Biodel Inc. 2010 Stock Incentive Plan Incentive Stock Option Agreement
Exhibit 10.2
Biodel Inc. (the “Company”) has granted you an option (the “Option”) under its 2010 Stock
Incentive Plan (the “Plan”). The Option lets you purchase a specified number (the “Option Shares”)
of shares of the Company’s common stock, at a specified price per share (the “Exercise Price”).
Schedule I to this Agreement provides the details for your grant. It specifies the number of
Option Shares, the Exercise Price, the Date of Grant, the latest date the Option will expire (the
“Term Expiration Date”), and any special rules that already apply to your Option. The Company
intends the Option to be an incentive stock option (“ISO”) under Internal Revenue Code Section 422.

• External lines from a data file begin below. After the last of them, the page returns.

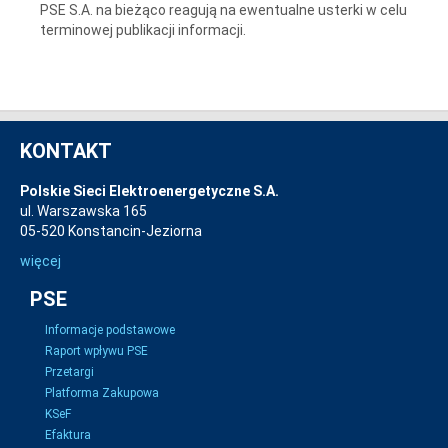
PSE S.A. na bieżąco reagują na ewentualne usterki w celu
terminowej publikacji informacji.
KONTAKT
Polskie Sieci Elektroenergetyczne S.A.
ul. Warszawska 165
05-520 Konstancin-Jeziorna
więcej
PSE
Informacje podstawowe
Raport wpływu PSE
Przetargi
Platforma Zakupowa
KSeF
Efaktura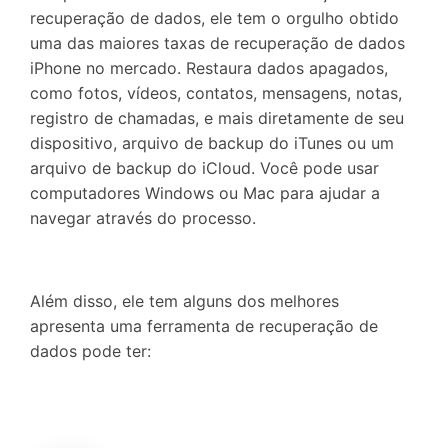
recuperação de dados, ele tem o orgulho obtido
uma das maiores taxas de recuperação de dados
iPhone no mercado. Restaura dados apagados,
como fotos, vídeos, contatos, mensagens, notas,
registro de chamadas, e mais diretamente de seu
dispositivo, arquivo de backup do iTunes ou um
arquivo de backup do iCloud. Você pode usar
computadores Windows ou Mac para ajudar a
navegar através do processo.
Além disso, ele tem alguns dos melhores
apresenta uma ferramenta de recuperação de
dados pode ter: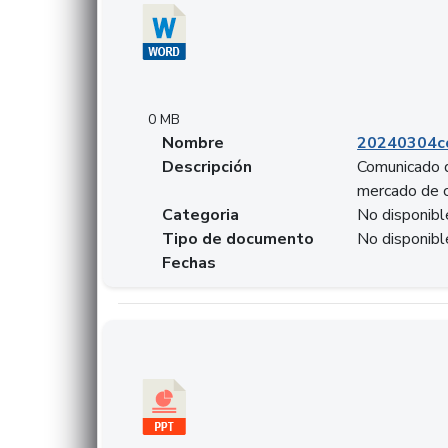
0 MB
Nombre
20240304co
Descripción
Comunicado d
mercado de 
Categoria
No disponibl
Tipo de documento
No disponibl
Fechas
Descargar 20240229preforoviviendaasobancari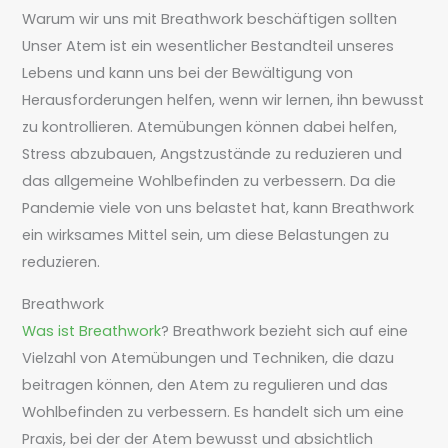
Warum wir uns mit Breathwork beschäftigen sollten
Unser Atem ist ein wesentlicher Bestandteil unseres
Lebens und kann uns bei der Bewältigung von
Herausforderungen helfen, wenn wir lernen, ihn bewusst
zu kontrollieren. Atemübungen können dabei helfen,
Stress abzubauen, Angstzustände zu reduzieren und
das allgemeine Wohlbefinden zu verbessern. Da die
Pandemie viele von uns belastet hat, kann Breathwork
ein wirksames Mittel sein, um diese Belastungen zu
reduzieren.
Breathwork
Was ist Breathwork
? Breathwork bezieht sich auf eine
Vielzahl von Atemübungen und Techniken, die dazu
beitragen können, den Atem zu regulieren und das
Wohlbefinden zu verbessern. Es handelt sich um eine
Praxis, bei der der Atem bewusst und absichtlich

Biodel Inc. intends to treat Options designated as ISOs as ISOs to the limits the Code allows and
as nonqualified stock options for any additional Option Shares.
The Option is subject in all respects to the applicable provisions of the Plan. This
Agreement does not cover all of the rules that apply to the Option under the Plan, and the Plan
defines any capitalized terms in this Agreement and Schedule I that the Agreement does not define.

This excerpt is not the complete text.